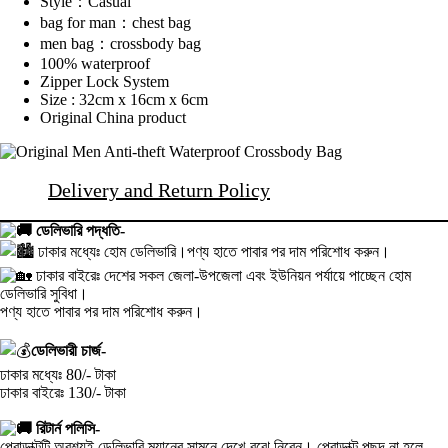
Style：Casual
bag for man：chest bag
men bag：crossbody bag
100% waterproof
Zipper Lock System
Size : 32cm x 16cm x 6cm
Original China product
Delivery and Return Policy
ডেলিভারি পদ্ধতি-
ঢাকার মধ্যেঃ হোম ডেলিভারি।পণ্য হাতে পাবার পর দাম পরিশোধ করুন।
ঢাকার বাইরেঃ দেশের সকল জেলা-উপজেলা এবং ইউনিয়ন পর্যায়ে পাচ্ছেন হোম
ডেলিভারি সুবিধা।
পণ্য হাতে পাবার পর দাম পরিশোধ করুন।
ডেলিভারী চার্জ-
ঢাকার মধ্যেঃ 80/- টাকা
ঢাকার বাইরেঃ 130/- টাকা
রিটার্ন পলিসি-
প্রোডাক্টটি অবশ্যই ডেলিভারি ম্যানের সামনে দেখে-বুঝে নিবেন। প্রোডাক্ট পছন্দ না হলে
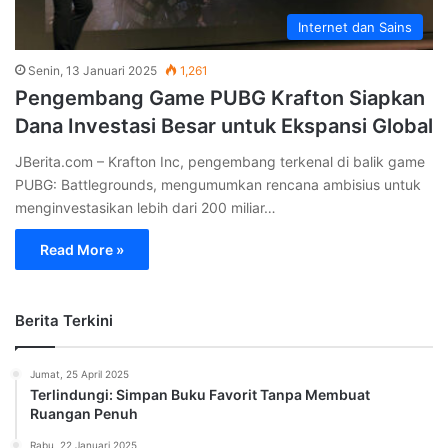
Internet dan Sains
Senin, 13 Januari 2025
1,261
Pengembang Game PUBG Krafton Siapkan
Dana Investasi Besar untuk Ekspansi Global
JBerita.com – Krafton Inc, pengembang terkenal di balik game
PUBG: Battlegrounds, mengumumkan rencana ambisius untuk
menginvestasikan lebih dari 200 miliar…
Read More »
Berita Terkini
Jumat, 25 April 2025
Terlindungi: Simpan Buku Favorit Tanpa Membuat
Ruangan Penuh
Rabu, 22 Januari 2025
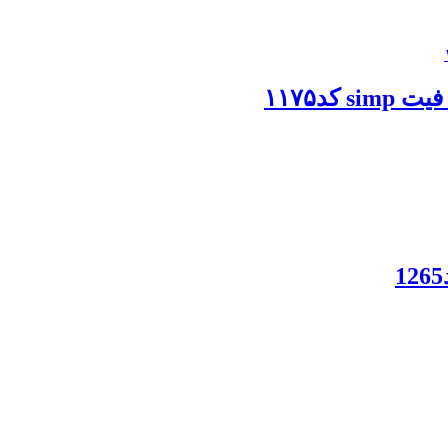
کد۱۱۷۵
==*==
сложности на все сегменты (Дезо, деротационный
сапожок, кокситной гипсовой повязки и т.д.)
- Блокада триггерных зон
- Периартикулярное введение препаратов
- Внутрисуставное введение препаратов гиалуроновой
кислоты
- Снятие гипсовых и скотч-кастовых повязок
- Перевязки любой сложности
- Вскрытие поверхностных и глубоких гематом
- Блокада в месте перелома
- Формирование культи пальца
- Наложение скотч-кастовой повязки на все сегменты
==*==
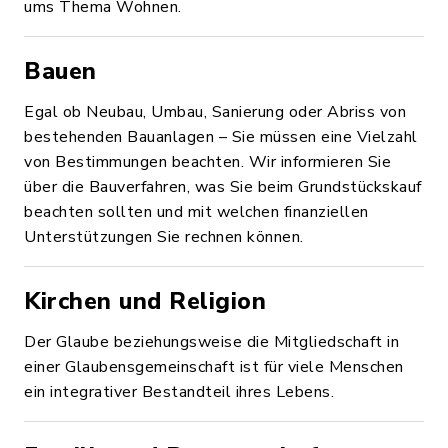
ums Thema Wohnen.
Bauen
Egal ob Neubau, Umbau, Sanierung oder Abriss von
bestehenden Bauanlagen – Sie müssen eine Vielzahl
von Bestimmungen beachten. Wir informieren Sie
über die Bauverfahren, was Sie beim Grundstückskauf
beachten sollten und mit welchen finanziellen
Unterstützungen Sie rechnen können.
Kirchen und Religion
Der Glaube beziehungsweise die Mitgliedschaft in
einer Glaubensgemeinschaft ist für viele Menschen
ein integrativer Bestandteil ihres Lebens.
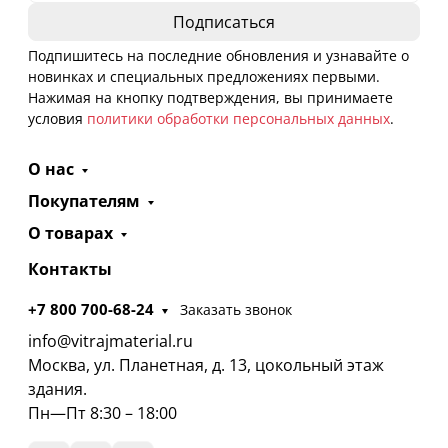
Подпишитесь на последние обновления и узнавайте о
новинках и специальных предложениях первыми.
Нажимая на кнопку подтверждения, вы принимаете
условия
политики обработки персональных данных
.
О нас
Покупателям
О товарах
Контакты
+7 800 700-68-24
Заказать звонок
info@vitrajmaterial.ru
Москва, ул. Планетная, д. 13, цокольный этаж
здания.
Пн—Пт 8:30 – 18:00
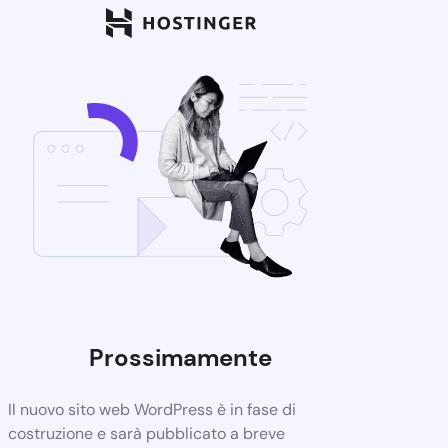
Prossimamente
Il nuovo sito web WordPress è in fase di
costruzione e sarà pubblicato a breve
==*==
Exercise directions ->
Word for word, restate the lines of the data above that fall between the line holding "bestehenden Bauanlagen –" and the line holding "ein integrativer Bestandteil ihres Lebens.", inclusive, and no other lines.

Task response ->
bestehenden Bauanlagen – Sie müssen eine Vielzahl
von Bestimmungen beachten. Wir informieren Sie
über die Bauverfahren, was Sie beim Grundstückskauf
beachten sollten und mit welchen finanziellen
Unterstützungen Sie rechnen können.
Kirchen und Religion
Der Glaube beziehungsweise die Mitgliedschaft in
einer Glaubensgemeinschaft ist für viele Menschen
ein integrativer Bestandteil ihres Lebens.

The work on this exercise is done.